# [EXERCISE GOAL]
In the entries below, find the line with "following the method" and the line with "by 5 cm size". Reproduce those two lines and every line between them exactly, and nothing more.

# [EXCERPTED DATA]
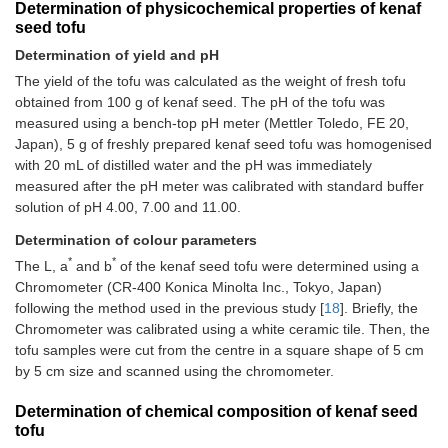
Determination of physicochemical properties of kenaf
seed tofu
Determination of yield and pH
The yield of the tofu was calculated as the weight of fresh tofu
obtained from 100 g of kenaf seed. The pH of the tofu was
measured using a bench-top pH meter (Mettler Toledo, FE 20,
Japan), 5 g of freshly prepared kenaf seed tofu was homogenised
with 20 mL of distilled water and the pH was immediately
measured after the pH meter was calibrated with standard buffer
solution of pH 4.00, 7.00 and 11.00.
Determination of colour parameters
*
*
The L, a
and b
of the kenaf seed tofu were determined using a
Chromometer (CR-400 Konica Minolta Inc., Tokyo, Japan)
following the method used in the previous study [
18
]. Briefly, the
Chromometer was calibrated using a white ceramic tile. Then, the
tofu samples were cut from the centre in a square shape of 5 cm
by 5 cm size and scanned using the chromometer.
Determination of chemical composition of kenaf seed
tofu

# [YOUR SOLUTION]
following the method used in the previous study [
18
]. Briefly, the
Chromometer was calibrated using a white ceramic tile. Then, the
tofu samples were cut from the centre in a square shape of 5 cm
by 5 cm size and scanned using the chromometer.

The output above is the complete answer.